======== DATA EXTRACT ========

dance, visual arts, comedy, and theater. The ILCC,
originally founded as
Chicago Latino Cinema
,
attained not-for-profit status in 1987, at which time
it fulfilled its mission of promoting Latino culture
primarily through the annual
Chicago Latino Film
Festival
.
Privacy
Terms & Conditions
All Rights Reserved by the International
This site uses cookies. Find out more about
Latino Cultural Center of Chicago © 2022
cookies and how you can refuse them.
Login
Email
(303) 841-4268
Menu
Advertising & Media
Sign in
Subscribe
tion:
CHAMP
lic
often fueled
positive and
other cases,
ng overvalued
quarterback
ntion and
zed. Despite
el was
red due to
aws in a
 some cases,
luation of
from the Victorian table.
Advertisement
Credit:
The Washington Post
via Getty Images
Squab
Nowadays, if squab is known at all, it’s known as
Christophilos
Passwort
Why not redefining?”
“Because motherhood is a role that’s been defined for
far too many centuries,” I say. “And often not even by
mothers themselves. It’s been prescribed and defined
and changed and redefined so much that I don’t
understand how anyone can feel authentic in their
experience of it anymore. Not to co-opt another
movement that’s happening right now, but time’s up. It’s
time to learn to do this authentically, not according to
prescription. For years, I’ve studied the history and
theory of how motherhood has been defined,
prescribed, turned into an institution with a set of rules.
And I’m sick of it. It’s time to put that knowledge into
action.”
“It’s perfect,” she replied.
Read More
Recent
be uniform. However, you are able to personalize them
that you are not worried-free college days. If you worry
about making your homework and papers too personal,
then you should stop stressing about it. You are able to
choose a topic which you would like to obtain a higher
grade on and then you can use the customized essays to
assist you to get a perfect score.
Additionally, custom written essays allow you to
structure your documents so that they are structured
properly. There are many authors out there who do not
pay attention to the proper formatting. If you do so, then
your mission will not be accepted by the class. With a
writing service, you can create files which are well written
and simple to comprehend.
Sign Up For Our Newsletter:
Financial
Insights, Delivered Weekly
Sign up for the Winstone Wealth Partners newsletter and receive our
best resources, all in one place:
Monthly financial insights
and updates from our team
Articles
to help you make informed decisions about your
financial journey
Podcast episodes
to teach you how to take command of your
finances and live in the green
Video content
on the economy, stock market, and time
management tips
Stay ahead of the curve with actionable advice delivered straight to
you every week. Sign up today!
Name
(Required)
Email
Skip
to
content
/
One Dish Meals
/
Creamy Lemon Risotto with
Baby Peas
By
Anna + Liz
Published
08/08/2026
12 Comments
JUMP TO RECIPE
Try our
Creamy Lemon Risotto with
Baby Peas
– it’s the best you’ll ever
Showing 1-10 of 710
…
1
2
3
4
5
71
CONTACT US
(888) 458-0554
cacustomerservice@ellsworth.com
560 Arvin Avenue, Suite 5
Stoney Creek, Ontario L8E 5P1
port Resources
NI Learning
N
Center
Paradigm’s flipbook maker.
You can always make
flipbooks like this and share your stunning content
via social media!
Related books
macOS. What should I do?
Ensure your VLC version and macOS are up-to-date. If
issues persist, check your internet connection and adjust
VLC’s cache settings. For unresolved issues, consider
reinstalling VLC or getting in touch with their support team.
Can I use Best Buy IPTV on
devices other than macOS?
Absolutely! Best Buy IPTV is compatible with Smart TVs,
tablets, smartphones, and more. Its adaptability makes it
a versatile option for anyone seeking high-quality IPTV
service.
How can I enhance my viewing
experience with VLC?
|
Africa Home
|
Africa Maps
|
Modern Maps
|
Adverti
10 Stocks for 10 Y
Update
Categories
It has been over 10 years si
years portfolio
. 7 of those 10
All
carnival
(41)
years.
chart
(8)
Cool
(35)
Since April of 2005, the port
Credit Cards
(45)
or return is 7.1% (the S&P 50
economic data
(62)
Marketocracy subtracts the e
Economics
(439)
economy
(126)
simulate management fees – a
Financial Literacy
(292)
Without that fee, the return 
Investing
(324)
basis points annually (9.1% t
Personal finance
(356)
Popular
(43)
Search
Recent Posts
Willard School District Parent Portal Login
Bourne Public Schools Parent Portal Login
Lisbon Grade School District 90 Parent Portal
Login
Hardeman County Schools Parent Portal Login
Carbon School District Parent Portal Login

========

• WHAT TO DO: Each of the entries must be set down exactly, none omitted.

• SOLVED EXERCISE:
dance, visual arts, comedy, and theater. The ILCC,
originally founded as
Chicago Latino Cinema
,
attained not-for-profit status in 1987, at which time
it fulfilled its mission of promoting Latino culture
primarily through the annual
Chicago Latino Film
Festival
.
Privacy
Terms & Conditions
All Rights Reserved by the International
This site uses cookies. Find out more about
Latino Cultural Center of Chicago © 2022
cookies and how you can refuse them.
Login
Email
(303) 841-4268
Menu
Advertising & Media
Sign in
Subscribe
tion:
CHAMP
lic
often fueled
positive and
other cases,
ng overvalued
quarterback
ntion and
zed. Despite
el was
red due to
aws in a
 some cases,
luation of
from the Victorian table.
Advertisement
Credit:
The Washington Post
via Getty Images
Squab
Nowadays, if squab is known at all, it’s known as
Christophilos
Passwort
Why not redefining?”
“Because motherhood is a role that’s been defined for
far too many centuries,” I say. “And often not even by
mothers themselves. It’s been prescribed and defined
and changed and redefined so much that I don’t
understand how anyone can feel authentic in their
experience of it anymore. Not to co-opt another
movement that’s happening right now, but time’s up. It’s
time to learn to do this authentically, not according to
prescription. For years, I’ve studied the history and
theory of how motherhood has been defined,
prescribed, turned into an institution with a set of rules.
And I’m sick of it. It’s time to put that knowledge into
action.”
“It’s perfect,” she replied.
Read More
Recent
be uniform. However, you are able to personalize them
that you are not worried-free college days. If you worry
about making your homework and papers too personal,
then you should stop stressing about it. You are able to
choose a topic which you would like to obtain a higher
grade on and then you can use the customized essays to
assist you to get a perfect score.
Additionally, custom written essays allow you to
structure your documents so that they are structured
properly. There are many authors out there who do not
pay attention to the proper formatting. If you do so, then
your mission will not be accepted by the class. With a
writing service, you can create files which are well written
and simple to comprehend.
Sign Up For Our Newsletter:
Financial
Insights, Delivered Weekly
Sign up for the Winstone Wealth Partners newsletter and receive our
best resources, all in one place:
Monthly financial insights
and updates from our team
Articles
to help you make informed decisions about your
financial journey
Podcast episodes
to teach you how to take command of your
finances and live in the green
Video content
on the economy, stock market, and time
management tips
Stay ahead of the curve with actionable advice delivered straight to
you every week. Sign up today!
Name
(Required)
Email
Skip
to
content
/
One Dish Meals
/
Creamy Lemon Risotto with
Baby Peas
By
Anna + Liz
Published
08/08/2026
12 Comments
JUMP TO RECIPE
Try our
Creamy Lemon Risotto with
Baby Peas
– it’s the best you’ll ever
Showing 1-10 of 710
…
1
2
3
4
5
71
CONTACT US
(888) 458-0554
cacustomerservice@ellsworth.com
560 Arvin Avenue, Suite 5
Stoney Creek, Ontario L8E 5P1
port Resources
NI Learning
N
Center
Paradigm’s flipbook maker.
You can always make
flipbooks like this and share your stunning content
via social media!
Related books
macOS. What should I do?
Ensure your VLC version and macOS are up-to-date. If
issues persist, check your internet connection and adjust
VLC’s cache settings. For unresolved issues, consider
reinstalling VLC or getting in touch with their support team.
Can I use Best Buy IPTV on
devices other than macOS?
Absolutely! Best Buy IPTV is compatible with Smart TVs,
tablets, smartphones, and more. Its adaptability makes it
a versatile option for anyone seeking high-quality IPTV
service.
How can I enhance my viewing
experience with VLC?
|
Africa Home
|
Africa Maps
|
Modern Maps
|
Adverti
10 Stocks for 10 Y
Update
Categories
It has been over 10 years si
years portfolio
. 7 of those 10
All
carnival
(41)
years.
chart
(8)
Cool
(35)
Since April of 2005, the port
Credit Cards
(45)
or return is 7.1% (the S&P 50
economic data
(62)
Marketocracy subtracts the e
Economics
(439)
economy
(126)
simulate management fees – a
Financial Literacy
(292)
Without that fee, the return 
Investing
(324)
basis points annually (9.1% t
Personal finance
(356)
Popular
(43)
Search
Recent Posts
Willard School District Parent Portal Login
Bourne Public Schools Parent Portal Login
Lisbon Grade School District 90 Parent Portal
Login
Hardeman County Schools Parent Portal Login
Carbon School District Parent Portal Login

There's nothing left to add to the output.